Sounds perfect, right? Well, the real world doesn’t always match economic theory. As we all know, franchise lending has its specialized set of factors to take into account. To avoid problems now and down the line, consider the following five issues:
- Franchise Eligibility: The Franchise Registry and Franchise Findings reports are keys to determining whether or not the franchise in question has passed the SBA’s filters and should be checked as soon as possible. The SBA offers its own process as well, but it has been hampered by long turnaround times.

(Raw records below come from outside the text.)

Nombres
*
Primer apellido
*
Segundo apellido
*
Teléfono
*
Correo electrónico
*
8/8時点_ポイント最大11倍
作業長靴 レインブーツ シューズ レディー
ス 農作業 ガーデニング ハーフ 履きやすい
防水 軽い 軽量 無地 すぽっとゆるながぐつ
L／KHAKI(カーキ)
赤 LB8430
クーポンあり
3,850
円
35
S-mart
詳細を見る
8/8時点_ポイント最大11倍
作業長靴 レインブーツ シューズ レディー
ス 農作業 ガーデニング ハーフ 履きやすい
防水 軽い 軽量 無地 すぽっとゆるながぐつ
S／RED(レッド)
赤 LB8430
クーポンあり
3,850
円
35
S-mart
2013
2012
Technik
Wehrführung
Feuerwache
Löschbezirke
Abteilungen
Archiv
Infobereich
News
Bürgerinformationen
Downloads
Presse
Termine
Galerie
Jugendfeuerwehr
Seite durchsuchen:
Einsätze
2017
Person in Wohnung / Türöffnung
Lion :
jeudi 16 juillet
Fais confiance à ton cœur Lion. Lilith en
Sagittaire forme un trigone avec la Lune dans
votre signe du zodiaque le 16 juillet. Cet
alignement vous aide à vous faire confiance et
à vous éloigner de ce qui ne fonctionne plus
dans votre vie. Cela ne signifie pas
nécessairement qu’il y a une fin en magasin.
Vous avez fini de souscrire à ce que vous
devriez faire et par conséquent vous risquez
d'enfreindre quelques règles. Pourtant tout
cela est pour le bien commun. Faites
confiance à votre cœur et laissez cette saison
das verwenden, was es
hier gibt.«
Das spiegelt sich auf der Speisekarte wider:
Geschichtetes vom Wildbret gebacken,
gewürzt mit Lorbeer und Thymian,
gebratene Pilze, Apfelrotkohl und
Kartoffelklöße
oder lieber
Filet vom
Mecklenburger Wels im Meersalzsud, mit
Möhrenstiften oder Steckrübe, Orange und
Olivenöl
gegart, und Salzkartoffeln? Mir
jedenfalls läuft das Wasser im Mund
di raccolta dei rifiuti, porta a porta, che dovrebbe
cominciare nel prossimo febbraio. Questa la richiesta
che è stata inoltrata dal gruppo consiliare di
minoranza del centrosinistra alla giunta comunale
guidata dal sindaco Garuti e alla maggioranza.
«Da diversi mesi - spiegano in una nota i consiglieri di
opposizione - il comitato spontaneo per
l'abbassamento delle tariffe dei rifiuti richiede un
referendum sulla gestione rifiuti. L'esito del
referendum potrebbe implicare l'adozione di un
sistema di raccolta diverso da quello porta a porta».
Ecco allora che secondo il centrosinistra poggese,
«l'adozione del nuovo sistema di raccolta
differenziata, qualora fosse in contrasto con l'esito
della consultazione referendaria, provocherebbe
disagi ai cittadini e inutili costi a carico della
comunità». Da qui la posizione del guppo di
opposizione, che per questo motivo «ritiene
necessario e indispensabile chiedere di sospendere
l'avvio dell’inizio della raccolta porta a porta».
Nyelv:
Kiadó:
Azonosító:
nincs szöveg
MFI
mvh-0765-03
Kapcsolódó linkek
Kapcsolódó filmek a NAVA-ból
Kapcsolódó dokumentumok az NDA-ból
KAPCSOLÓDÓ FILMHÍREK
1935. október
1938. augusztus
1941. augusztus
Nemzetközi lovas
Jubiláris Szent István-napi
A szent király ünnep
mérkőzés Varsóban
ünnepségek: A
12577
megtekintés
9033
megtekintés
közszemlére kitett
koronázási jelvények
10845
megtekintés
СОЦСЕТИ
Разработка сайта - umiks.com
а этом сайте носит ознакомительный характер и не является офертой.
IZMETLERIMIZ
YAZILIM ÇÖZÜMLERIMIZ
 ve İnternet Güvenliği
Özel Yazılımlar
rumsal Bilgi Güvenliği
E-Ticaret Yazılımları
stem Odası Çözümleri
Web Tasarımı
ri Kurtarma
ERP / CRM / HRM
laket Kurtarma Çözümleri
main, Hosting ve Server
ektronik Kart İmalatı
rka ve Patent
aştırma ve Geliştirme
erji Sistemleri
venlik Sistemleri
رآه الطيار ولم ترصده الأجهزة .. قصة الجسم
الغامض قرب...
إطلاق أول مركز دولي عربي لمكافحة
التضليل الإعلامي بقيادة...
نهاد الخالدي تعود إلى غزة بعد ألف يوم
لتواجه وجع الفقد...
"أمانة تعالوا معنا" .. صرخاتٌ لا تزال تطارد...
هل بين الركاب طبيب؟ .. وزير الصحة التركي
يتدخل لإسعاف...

On that note, Associate Administrator of Capital Access, Ann Marie Mehlum, promised “significant” changes to simplify franchise eligibility at the August, 2015 America East conference in Baltimore.
- Franchisor Due Diligence: Simple eligibility isn’t enough. Is the franchisor new or well-established? Will the borrower be situated in a proper location, and is there a demonstrated need for its products or services in the local market? Is the franchisor in good shape, both legally and financially? Consider obtaining the performance records for each franchisor, information which can be ordered from https://colemanreport.com/shop/2015-franchise-coleman-report/ .
- Royalties: SBA prohibits “excessive” continuing fees imposed by the franchisor. It also encourages the lender to obtain an agreement with the franchisor allowing access to the franchisor’s books and records, deferring ongoing royalty and advertising fees on payment default, providing the lender 30 days notice of a franchise termination and providing the lender the opportunity to cure a default under the franchise or lease agreements.
- Applicants that operate under franchise development agreements (“Master Franchise Agreements”) are considered inherently speculative and are therefore ineligible. Area development agreements, on the other hand, may be eligible.
- The SBA is watching: The PARRiS report template provides a number of potential flags, which the SBA can cite as risk factors to keep in mind. If aggregate loan balances exceed 10% of your overall SBA portfolio, franchise lending will be one of them.
Proper vetting and a little due diligence will go a long way toward keeping your franchise lending in good shape. As with almost everything in life, moderation is the key. As Roman Statesman, Lucius Anneaus Seneca, once said, “The heart is great which shows moderation in the midst of prosperity.”